What did the Big Red Button on IBM mainframes do? - mootothemax
http://geekhack.org/showthread.php?7185-What-did-the-Big-Red-Button-on-IBM-mainframes-do

======
js2
According to "IBM System/360 Model 65 / Functional Characteristics"
(A22-6884-3):

 _EMERGENCY PULL Switch

Pulling this switch turns off all power beyond the power-entry terminal on
every unit that is part of the system or that can be switched onto the system;
therefore, the switch controls the system proper and all off-line and shared
control units and 110 devices.

The switch latches in the out position and can be restored to its normal
position by maintenance personnel only.

When the EMERGENCY PULL switch is in the out position, the POWER ON pushbutton
is ineffective._

\-- System Control Panel / Page 13

[http://www.bitsavers.org/pdf/ibm/360/funcChar/A22-6884-3_360...](http://www.bitsavers.org/pdf/ibm/360/funcChar/A22-6884-3_360-65_funcChar.pdf)

------
jjm
I had a mainframe guy once tell me they had a red button that would call home
for tech support.
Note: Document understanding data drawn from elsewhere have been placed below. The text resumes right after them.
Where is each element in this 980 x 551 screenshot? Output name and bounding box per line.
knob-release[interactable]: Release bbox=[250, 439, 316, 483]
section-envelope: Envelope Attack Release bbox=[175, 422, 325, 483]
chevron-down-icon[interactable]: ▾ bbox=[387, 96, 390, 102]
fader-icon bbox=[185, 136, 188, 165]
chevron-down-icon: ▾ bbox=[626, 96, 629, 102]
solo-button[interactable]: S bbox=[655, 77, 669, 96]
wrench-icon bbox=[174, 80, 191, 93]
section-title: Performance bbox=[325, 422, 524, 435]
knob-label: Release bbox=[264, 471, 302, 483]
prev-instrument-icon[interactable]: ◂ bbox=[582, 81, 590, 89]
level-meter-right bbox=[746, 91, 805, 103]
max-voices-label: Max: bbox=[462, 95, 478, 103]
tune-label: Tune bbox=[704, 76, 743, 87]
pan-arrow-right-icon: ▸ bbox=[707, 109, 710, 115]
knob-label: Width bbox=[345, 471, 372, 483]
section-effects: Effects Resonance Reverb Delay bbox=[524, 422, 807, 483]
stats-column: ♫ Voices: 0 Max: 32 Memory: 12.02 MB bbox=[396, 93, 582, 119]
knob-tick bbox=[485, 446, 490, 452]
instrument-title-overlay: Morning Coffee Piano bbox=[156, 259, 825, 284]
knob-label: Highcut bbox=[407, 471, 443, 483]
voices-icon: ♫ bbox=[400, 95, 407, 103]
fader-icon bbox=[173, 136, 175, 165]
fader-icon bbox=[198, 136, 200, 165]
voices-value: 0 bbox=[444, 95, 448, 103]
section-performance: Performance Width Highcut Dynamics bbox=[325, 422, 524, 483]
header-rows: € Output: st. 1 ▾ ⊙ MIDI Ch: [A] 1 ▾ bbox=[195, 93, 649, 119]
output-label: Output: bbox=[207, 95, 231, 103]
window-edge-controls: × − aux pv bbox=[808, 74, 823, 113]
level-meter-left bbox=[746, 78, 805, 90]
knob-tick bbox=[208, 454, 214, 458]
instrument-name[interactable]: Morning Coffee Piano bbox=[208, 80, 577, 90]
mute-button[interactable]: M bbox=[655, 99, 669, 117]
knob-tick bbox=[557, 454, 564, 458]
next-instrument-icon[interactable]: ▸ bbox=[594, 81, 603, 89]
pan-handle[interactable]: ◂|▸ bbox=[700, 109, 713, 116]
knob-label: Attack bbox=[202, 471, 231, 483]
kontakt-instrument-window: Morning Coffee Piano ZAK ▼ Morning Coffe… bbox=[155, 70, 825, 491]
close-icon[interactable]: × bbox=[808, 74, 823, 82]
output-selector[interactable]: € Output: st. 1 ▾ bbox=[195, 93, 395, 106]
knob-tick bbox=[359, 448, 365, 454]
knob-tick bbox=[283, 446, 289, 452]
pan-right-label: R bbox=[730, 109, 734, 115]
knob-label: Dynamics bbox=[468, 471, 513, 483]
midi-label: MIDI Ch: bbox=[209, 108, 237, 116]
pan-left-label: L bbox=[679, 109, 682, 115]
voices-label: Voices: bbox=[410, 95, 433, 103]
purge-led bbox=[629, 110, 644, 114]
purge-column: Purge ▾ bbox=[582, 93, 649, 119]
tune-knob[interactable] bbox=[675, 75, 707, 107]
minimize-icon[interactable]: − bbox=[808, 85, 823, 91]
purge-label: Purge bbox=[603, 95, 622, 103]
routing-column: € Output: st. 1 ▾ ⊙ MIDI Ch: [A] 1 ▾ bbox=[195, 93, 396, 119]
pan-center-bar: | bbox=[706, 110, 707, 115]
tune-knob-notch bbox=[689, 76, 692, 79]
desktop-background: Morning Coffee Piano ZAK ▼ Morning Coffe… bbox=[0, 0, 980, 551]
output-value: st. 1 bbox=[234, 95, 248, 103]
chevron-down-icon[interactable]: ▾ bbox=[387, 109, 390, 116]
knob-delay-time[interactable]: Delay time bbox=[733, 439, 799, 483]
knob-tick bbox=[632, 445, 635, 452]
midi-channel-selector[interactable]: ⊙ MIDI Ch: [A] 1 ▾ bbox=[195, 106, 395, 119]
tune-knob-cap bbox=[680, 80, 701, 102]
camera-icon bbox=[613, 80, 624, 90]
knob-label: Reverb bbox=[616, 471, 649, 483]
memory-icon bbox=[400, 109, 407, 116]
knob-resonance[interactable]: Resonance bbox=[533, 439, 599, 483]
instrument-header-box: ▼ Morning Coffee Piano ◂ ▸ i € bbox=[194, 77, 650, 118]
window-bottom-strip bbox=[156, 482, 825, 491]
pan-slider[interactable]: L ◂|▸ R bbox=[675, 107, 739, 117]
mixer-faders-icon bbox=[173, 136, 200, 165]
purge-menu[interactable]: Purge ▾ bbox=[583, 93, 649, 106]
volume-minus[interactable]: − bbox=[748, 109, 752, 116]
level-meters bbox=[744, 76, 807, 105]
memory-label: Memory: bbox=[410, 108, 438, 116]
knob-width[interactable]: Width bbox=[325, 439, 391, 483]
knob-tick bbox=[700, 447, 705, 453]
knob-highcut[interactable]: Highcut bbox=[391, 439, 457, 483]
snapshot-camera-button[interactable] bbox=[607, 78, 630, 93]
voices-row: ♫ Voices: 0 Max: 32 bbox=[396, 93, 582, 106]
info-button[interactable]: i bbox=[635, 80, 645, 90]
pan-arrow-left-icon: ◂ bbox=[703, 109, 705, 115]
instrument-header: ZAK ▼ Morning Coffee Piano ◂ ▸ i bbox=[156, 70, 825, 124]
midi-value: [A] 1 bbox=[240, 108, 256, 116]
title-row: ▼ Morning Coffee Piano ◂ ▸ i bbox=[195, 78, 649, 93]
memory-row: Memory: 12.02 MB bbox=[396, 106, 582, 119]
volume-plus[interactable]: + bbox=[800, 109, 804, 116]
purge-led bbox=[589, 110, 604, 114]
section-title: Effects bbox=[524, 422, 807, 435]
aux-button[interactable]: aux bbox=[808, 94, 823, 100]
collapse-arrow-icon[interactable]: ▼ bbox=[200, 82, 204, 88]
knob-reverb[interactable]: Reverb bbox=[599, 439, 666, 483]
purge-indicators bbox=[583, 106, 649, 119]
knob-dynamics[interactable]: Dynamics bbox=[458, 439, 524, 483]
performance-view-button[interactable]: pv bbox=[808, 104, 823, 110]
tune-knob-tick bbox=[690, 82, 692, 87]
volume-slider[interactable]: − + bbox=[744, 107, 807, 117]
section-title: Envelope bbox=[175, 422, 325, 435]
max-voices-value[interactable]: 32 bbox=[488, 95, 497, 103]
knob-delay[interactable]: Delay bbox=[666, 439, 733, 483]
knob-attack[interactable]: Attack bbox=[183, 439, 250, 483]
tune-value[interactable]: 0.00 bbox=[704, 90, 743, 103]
Another big system he worked on would trigger a halon flood.
And on another it was just a off switch.

------
ChuckMcM
My favorite of the 'do not push' buttons on the front of the mainframe was the
IMPL button, stood for 'Initial Micro Program Load' and it forced the loading
of the micro-code into the CPU.

------
georgemcbay
Party button. If you pressed it, a disco ball would drop down and the latest
disco hits would play.